# is there any thing to make monitor touchscreen



## gauravsuneja (Mar 22, 2008)

i just want to ask is there anything any hardware or touch screen panel which can make my normal 15'' lcd screen touchscreen like in this video


*youtube.com/watch?v=dQkSObRtw0o&feature=related



gauravsuneja said:


> i just want to ask is there anything any hardware or touch screen panel which can make my normal 15'' lcd screen touchscreen like in this video
> 
> 
> *youtube.com/watch?v=dQkSObRtw0o&feature=related




something i found
*www.navisis.com/ENGLISH/index.php


----------



## phreak0ut (Mar 22, 2008)

There is seperate hardware available to do this. You basically put a screen which looks like an anti-glare screen and install the software provided. Then, you can start using your monitor as touch screen. Don't have any idea about the cost. I had seen this looong back on a program called "Virtual V" on Channel V


----------



## sourav (Mar 22, 2008)

^^
it is possible, dunno the cost or availability but saw in tech 2.0

it is triangular device sits on upper left corner of the screen.....and according 2 them it works really good!!!!!!

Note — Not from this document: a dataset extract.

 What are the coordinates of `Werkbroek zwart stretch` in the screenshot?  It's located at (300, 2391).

if u get any info about it...........do let me know


----------



## gauravsuneja (Mar 24, 2008)

sourav said:


> ^^
> it is possible, dunno the cost or availability but saw in tech 2.0
> 
> it is triangular device sits on upper left corner of the screen.....and according 2 them it works really good!!!!!!
> ...



plx search for me


----------



## Ihatemyself (Mar 25, 2008)

*h20325.www2.hp.com/hho/cache/447010-0-0-225-121.html

*www.tech2.com/india/news/branded-desktop-pcs/ces-hp-touchsmart-pc/3651/0

your answer


----------



## ashu888ashu888 (Mar 25, 2008)

^^ So finally, Is there any h/ware as such to make a LCD as touch screen !! and available in Mumbai !


CHeers n e-peace...


----------



## Ihatemyself (Mar 25, 2008)

naah starts from 800 US $ = 32000 rs including shipping .But whatz the point yaar ... itz too heavy and ugly . and i never saw it in india though some ppl say itz available


----------



## ashu888ashu888 (Mar 26, 2008)

^^

 Ur username is a bit awkward, dont u think so ??

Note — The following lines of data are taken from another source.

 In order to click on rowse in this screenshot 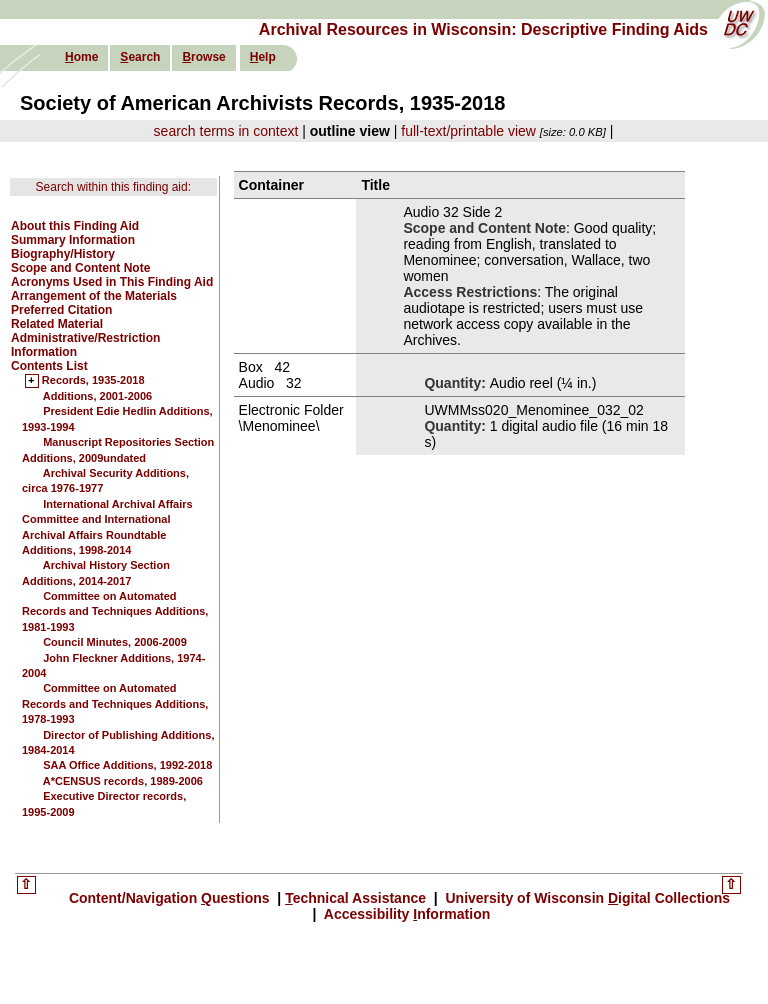 , I will do `click(203, 57)`. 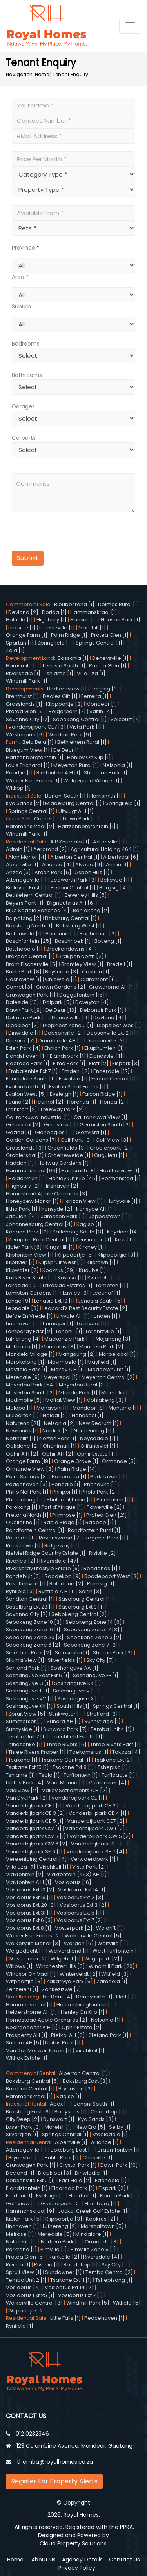 The image size is (147, 2576). I want to click on Soshanguve VV [1], so click(30, 1698). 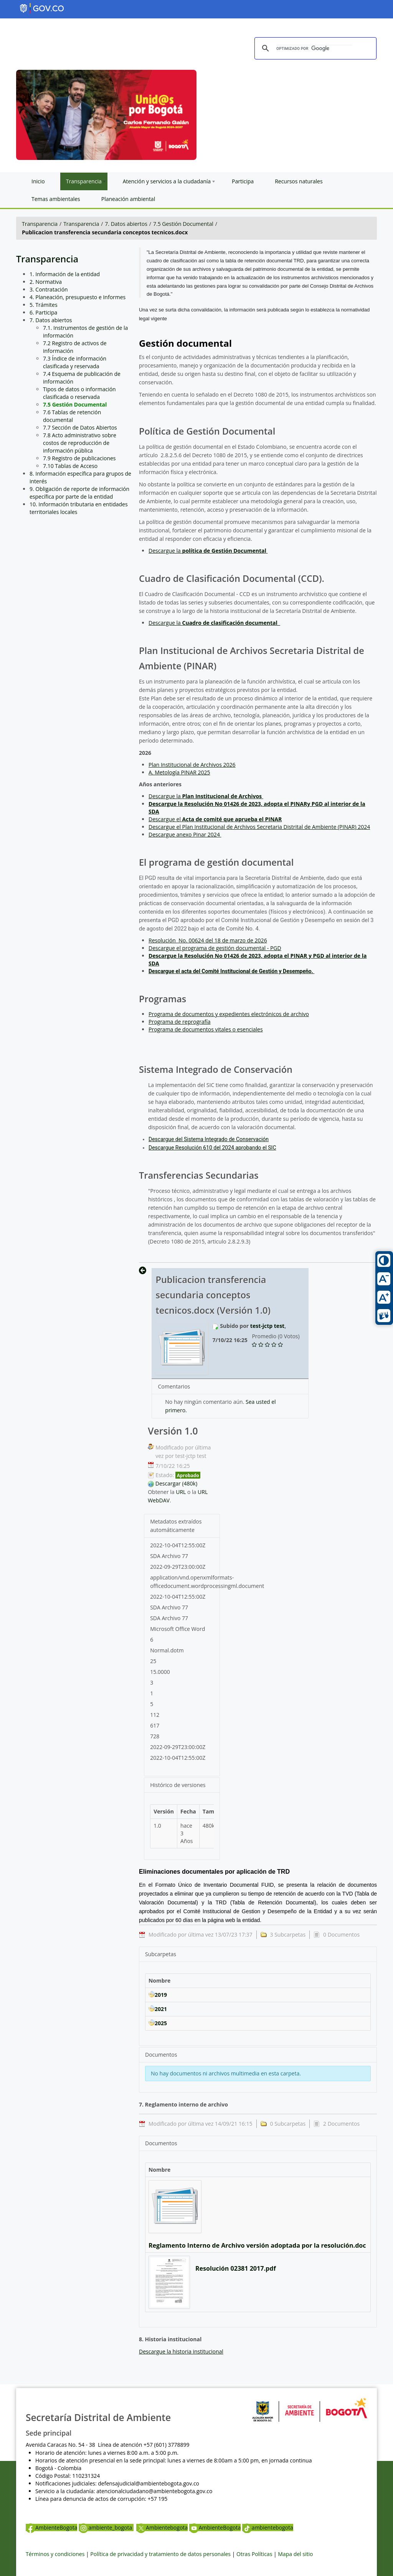  Describe the element at coordinates (206, 1029) in the screenshot. I see `Programa de documentos vitales o esenciales` at that location.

Btw, loved ur siggy  keep up !!


----------



## Ihatemyself (Mar 26, 2008)

^^^ Awkward ? different may be the right word .itz not different anymore waise .ive seen this on ts of many ppl but genuinely i thought of it myself (not as id but as quote on keychains and my bag). 
siggy itz not my idea... itz a qoute from EMINEMs song BRAIN DAMAGE. I am myself a rap lyricist though but i keep those to myself hee hee.


----------



## gauravsuneja (Jun 8, 2008)

*search.ebay.com/search/search.dll?...ftrv=1&saprclo=&saprchi=&fsop=32&fsoo=2&fgtp=


----------



## Pathik (Jun 9, 2008)

There are lotsa hw mods for Lcd screens. Google it. You need to attach a capacitive panel or something wit some soldering and stuff.


----------